■ TASK ■
When you copy the data that follows, reproduce every word exactly and leave out the images.

■ Data entries ■
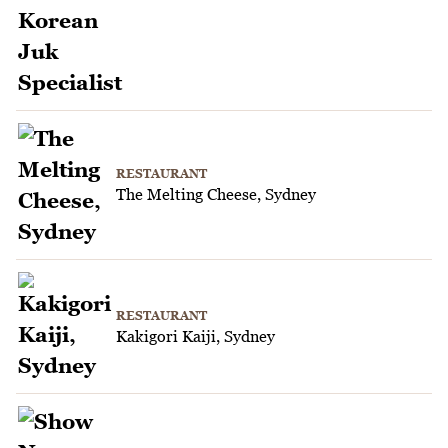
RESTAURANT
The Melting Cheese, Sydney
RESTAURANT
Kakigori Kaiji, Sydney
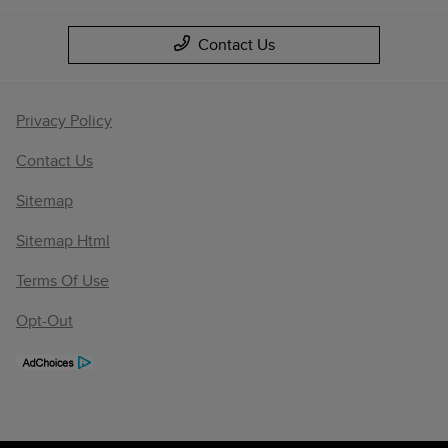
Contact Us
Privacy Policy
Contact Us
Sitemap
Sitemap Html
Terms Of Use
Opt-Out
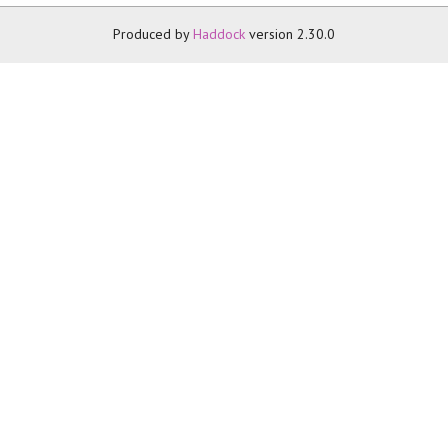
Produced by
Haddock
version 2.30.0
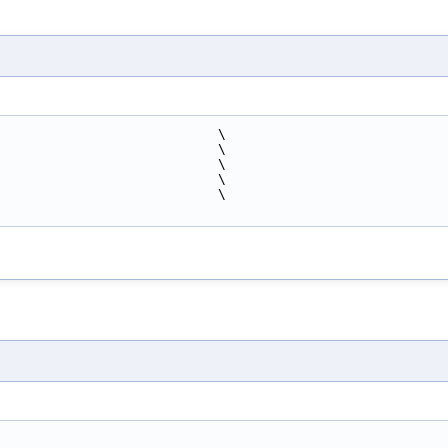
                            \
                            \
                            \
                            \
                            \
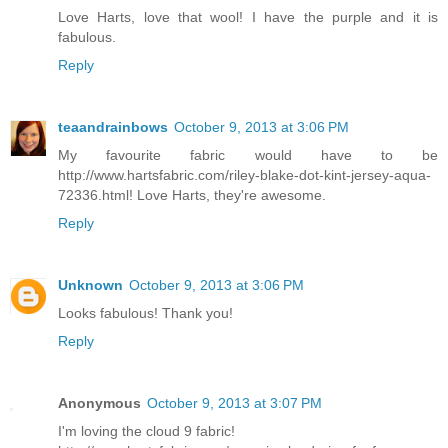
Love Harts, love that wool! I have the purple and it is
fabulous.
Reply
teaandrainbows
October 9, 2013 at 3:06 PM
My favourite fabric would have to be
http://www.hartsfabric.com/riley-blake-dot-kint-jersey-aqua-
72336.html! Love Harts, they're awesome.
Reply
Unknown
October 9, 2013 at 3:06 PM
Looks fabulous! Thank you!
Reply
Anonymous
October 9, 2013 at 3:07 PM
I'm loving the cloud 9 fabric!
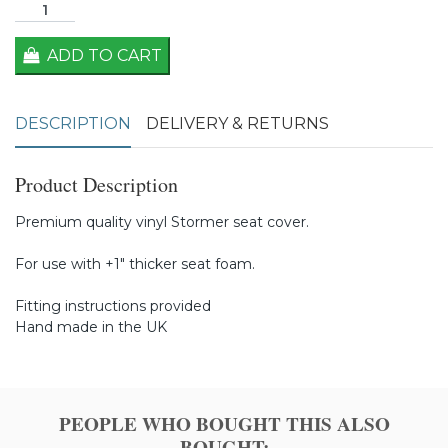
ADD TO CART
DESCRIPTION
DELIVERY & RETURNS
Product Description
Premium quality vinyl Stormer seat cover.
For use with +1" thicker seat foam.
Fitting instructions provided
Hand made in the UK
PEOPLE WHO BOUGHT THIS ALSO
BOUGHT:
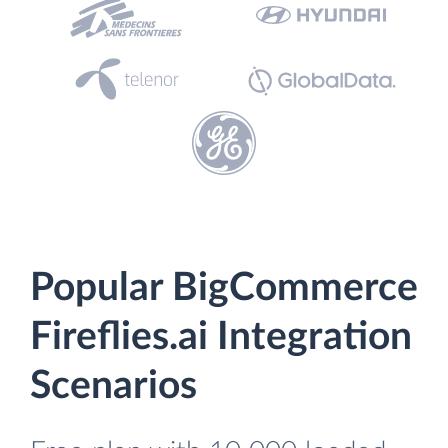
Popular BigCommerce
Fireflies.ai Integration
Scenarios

■ PROBLEM SOLUTION ■
RESTAURANT
The Melting Cheese, Sydney
RESTAURANT
Kakigori Kaiji, Sydney
Contact Us
Privacy Policy
Contact Us
Sitemap
Sitemap Html
Terms Of Use
Opt-Out
Produced by
Haddock
version 2.30.0
                            \
                            \
                            \
                            \
                            \
Love Harts, love that wool! I have the purple and it is
fabulous.
Reply
teaandrainbows
October 9, 2013 at 3:06 PM
My favourite fabric would have to be
http://www.hartsfabric.com/riley-blake-dot-kint-jersey-aqua-
72336.html! Love Harts, they're awesome.
Reply
Unknown
October 9, 2013 at 3:06 PM
Looks fabulous! Thank you!
Reply
Anonymous
October 9, 2013 at 3:07 PM
I'm loving the cloud 9 fabric!
ADD TO CART
DESCRIPTION
DELIVERY & RETURNS
Product Description
Premium quality vinyl Stormer seat cover.
For use with +1" thicker seat foam.
Fitting instructions provided
Hand made in the UK
PEOPLE WHO BOUGHT THIS ALSO
BOUGHT:
Popular BigCommerce
Fireflies.ai Integration
Scenarios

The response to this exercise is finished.